El sector de la salud enfrenta una crisis grave en La Rioja, particularmente entre médicos y jubilados. Los cambios recientes en el sistema de pagos de PAMI han generado una situación crítica, ya que la nueva modalidad de cobro, que establece una cápita fija mensual por afiliado de aproximadamente $2.100, ha desvalorizado las consultas médicas. Profesionales de la salud han expresado que, bajo este esquema, las consultas "pasan a valer cero".
El descontento ha crecido debido al desfasaje de los pagos con respecto a la inflación, lo que ha dificultado a muchos médicos mantener sus consultorios y cubrir gastos operativos. Por ello, exigen que la cápita se ajuste a $6.500 por afiliado para garantizar la viabilidad del sistema. Aumenta el número de médicos que consideran dejar de atender a jubilados por PAMI, lo que podría resultar en una reducción de la red de atención disponible.

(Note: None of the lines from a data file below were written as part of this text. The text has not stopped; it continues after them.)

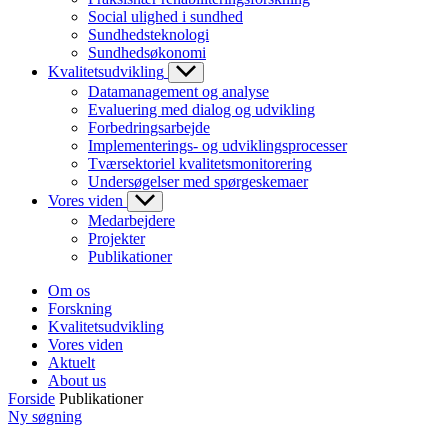
Social ulighed i sundhed
Sundhedsteknologi
Sundhedsøkonomi
Kvalitetsudvikling
Datamanagement og analyse
Evaluering med dialog og udvikling
Forbedringsarbejde
Implementerings- og udviklingsprocesser
Tværsektoriel kvalitetsmonitorering
Undersøgelser med spørgeskemaer
Vores viden
Medarbejdere
Projekter
Publikationer
Om os
Forskning
Kvalitetsudvikling
Vores viden
Aktuelt
About us
Forside
Publikationer
Ny søgning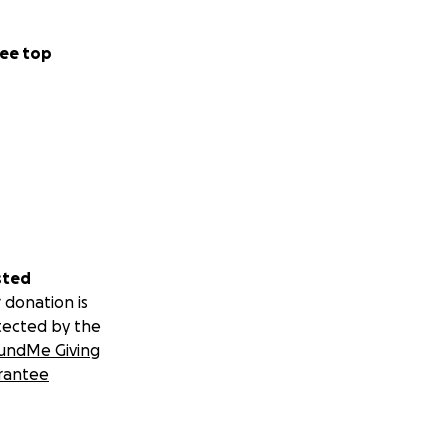
ee top
sted
 donation is
tected by the
undMe Giving
rantee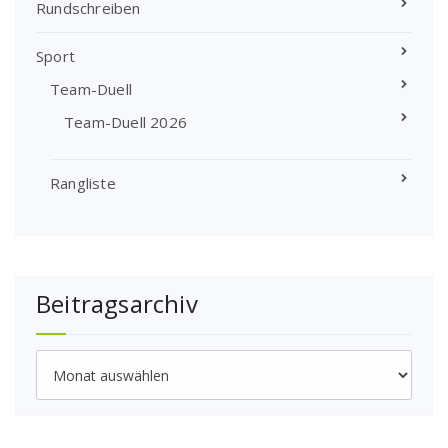
Rundschreiben
Sport
Team-Duell
Team-Duell 2026
Rangliste
Beitragsarchiv
Beitragsarchiv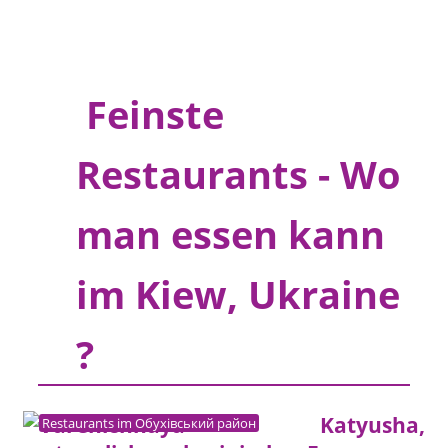
Feinste
Restaurants - Wo
man essen kann
im Kiew, Ukraine
?
Restaurants im Обухівський район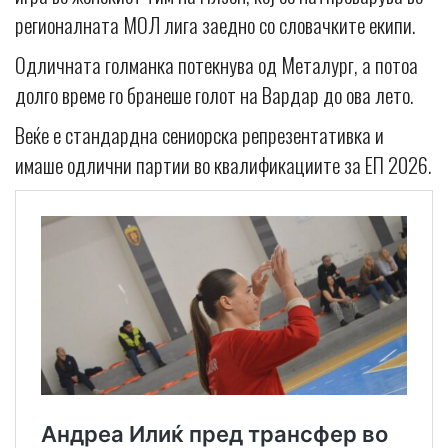
регионалната МОЛ лига заедно со словачките екипи.
Одличната голманка потекнува од Металург, а потоа
долго време го бранеше голот на Вардар до ова лето.
Веќе е стандардна сениорска репрезентативка и
имаше одлични партии во квалификациите за ЕП 2026.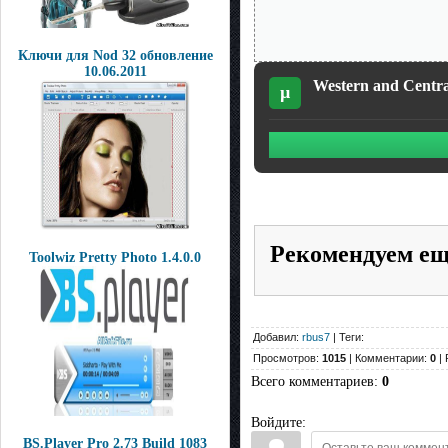
Ключи для Nod 32 обновление
10.06.2011
Western and Centra
µ
Рекомендуем е
Toolwiz Pretty Photo 1.4.0.0
Добавил:
rbus7
| Теги:
Просмотров:
1015
| Комментарии:
0
| 
Всего комментариев
:
0
Войдите:
BS.Player Pro 2.73 Build 1083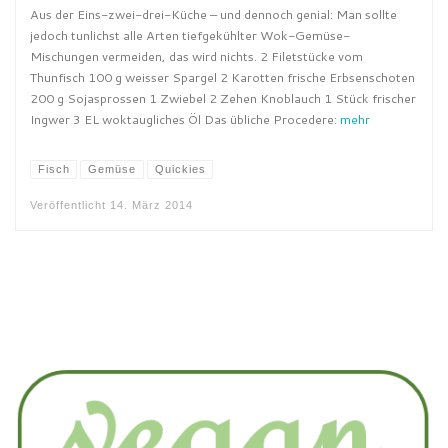
Aus der Eins-zwei-drei-Küche – und dennoch genial: Man sollte
jedoch tunlichst alle Arten tiefgekühlter Wok-Gemüse-
Mischungen vermeiden, das wird nichts. 2 Filetstücke vom
Thunfisch 100 g weisser Spargel 2 Karotten frische Erbsenschoten
200 g Sojasprossen 1 Zwiebel 2 Zehen Knoblauch 1 Stück frischer
Ingwer 3 EL woktaugliches Öl Das übliche Procedere:
mehr
Fisch
Gemüse
Quickies
Veröffentlicht
14. März 2014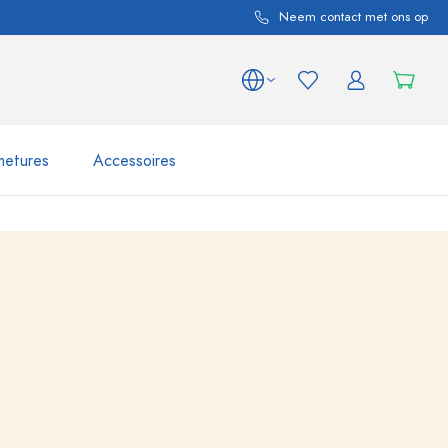
Neem contact met ons op
metures
Accessoires
variations de produits
Bocaux
Découvrir maintenant
Acheter maintenant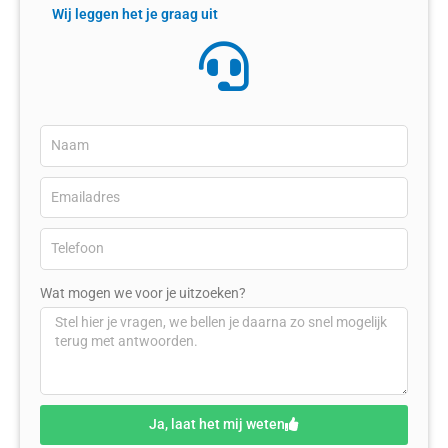
Wij leggen het je graag uit
Wat mogen we voor je uitzoeken?
Ja, laat het mij weten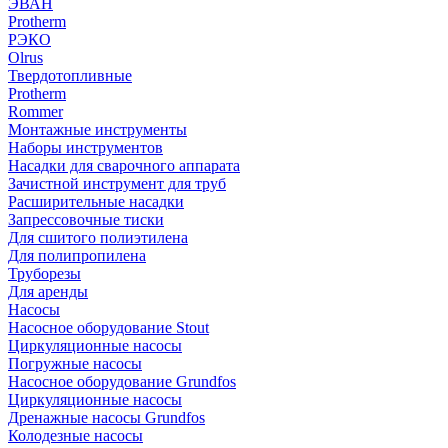
ЭВАН
Protherm
РЭКО
Olrus
Твердотопливные
Protherm
Rommer
Монтажные инструменты
Наборы инструментов
Насадки для сварочного аппарата
Зачистной инструмент для труб
Расширительные насадки
Запрессовочные тиски
Для сшитого полиэтилена
Для полипропилена
Труборезы
Для аренды
Насосы
Насосное оборудование Stout
Циркуляционные насосы
Погружные насосы
Насосное оборудование Grundfos
Циркуляционные насосы
Дренажные насосы Grundfos
Колодезные насосы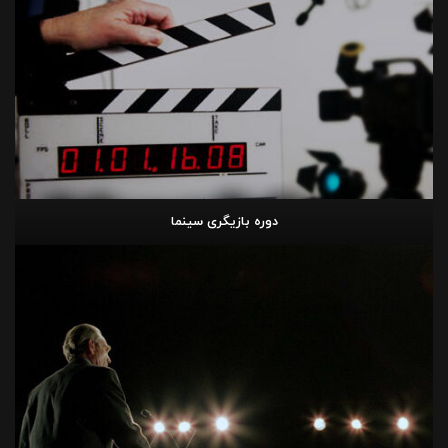
دوره بازیگری سینما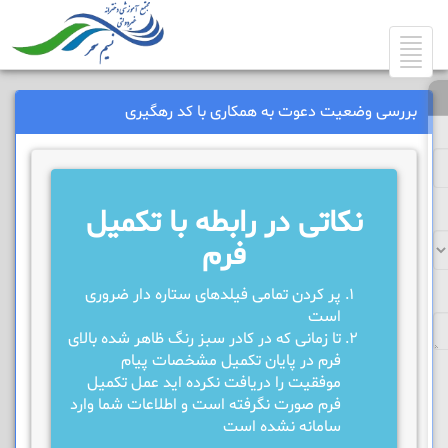
Toggle
navigation
بررسی وضعیت دعوت به همکاری با کد رهگیری
نکاتی در رابطه با تکمیل
فرم
پر کردن تمامی فیلدهای ستاره دار ضروری
است
تا زمانی که در کادر سبز رنگ ظاهر شده بالای
فرم در پایان تکمیل مشخصات پیام
موفقیت را دریافت نکرده اید عمل تکمیل
فرم صورت نگرفته است و اطلاعات شما وارد
سامانه نشده است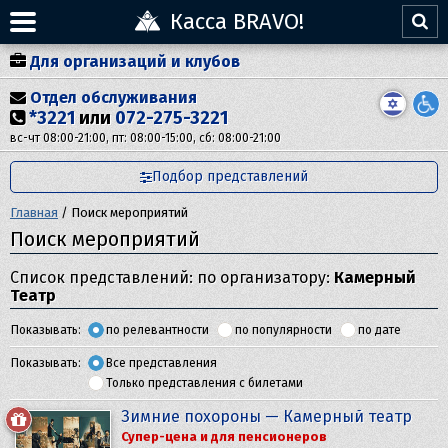
Касса BRAVO!
Для организаций и клубов
Отдел обслуживания
*3221
или
072-275-3221
вс-чт 08:00-21:00, пт: 08:00-15:00, сб: 08:00-21:00
Подбор представлений
Главная
/
Поиск мероприятий
Поиск мероприятий
Список представлений: по организатору:
Камерный
Театр
Показывать:
по релевантности
по популярности
по дате
Показывать:
Все представления
Только представления с билетами
Зимние похороны — Камерный театр
Супер-цена и для пенсионеров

Este conflicto también pone en evidencia una falta de diálogo con las autoridades locales y respuestas inadecuadas a las demandas del sector. La problemática no es exclusiva de La Rioja, ya que a nivel nacional se ha generado resistencia ante los cambios en el sistema de pagos, lo que plantea serias dudas sobre la sostenibilidad del sistema de salud pública. La situación se torna crítica, y la atención a los jubilados se encuentra amenazada.